Industry leaders meet to discuss Ebola vaccine trials

Ebola-23Geneva, Switzerland — The United Nations World Health Organization (WHO) has convened a meeting with top government officials from Ebola-affected countries, regulatory agencies, vaccine manufacturers and funding agencies to discuss and agree how best to best fast-track testing and the deployment of vaccines in sufficient numbers to halt the spread of the deadly virus.

WHO said on Friday that these vaccines are expected to have a major impact on further evolution of the epidemic, with trials already underway in the United States and soon to begin in Africa, Germany and Switzerland to determine safety, dosing and efficacy.

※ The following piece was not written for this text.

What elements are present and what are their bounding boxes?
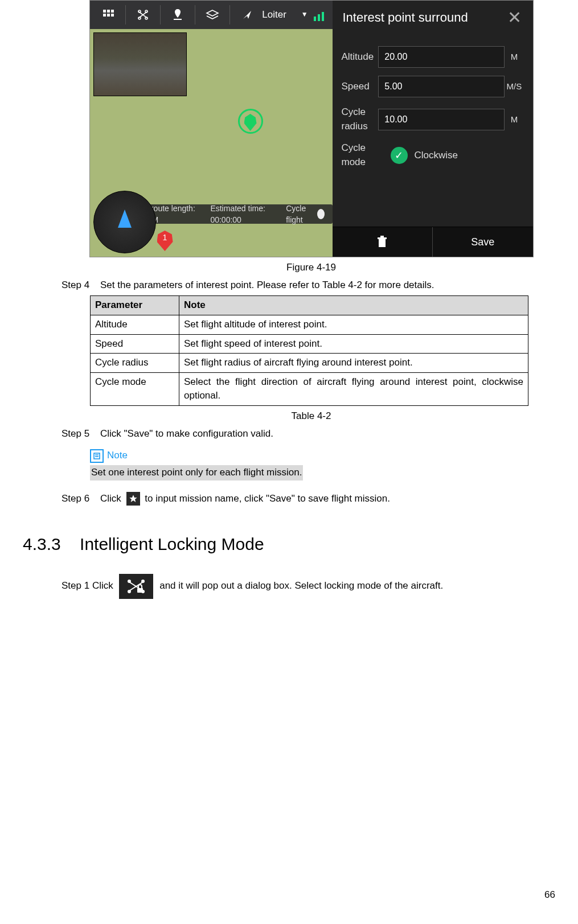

Participants at Friday’s meeting agreed that the results from phase 1 clinical trials of most advanced vaccines are expected to be available in December 2014. Efficacy trials in accepted countries also will begin in this timeframe.

“As a group, we are accelerating in a matter of weeks a process that typically takes years, ensuring that safety and effectiveness remain the top priorities with production speed and capacity a close third,” said Marie-Paule Kieny, WHO assistant director general of health systems and innovation.

Meanwhile, pharmaceutical companies developing the vaccines committed to ramp up production capacity for millions of doses to be available in 2015, with 100,000 ready in the first half of the year. Regulatory authorities in countries where the vaccines are manufactured and in Africa are under extremely short deadlines to have vaccines approved.

Community engagement is also vital and work should be scaled up urgently in partnership between local communities, national governments, nongovernmental organizations and international organizations, WHO said.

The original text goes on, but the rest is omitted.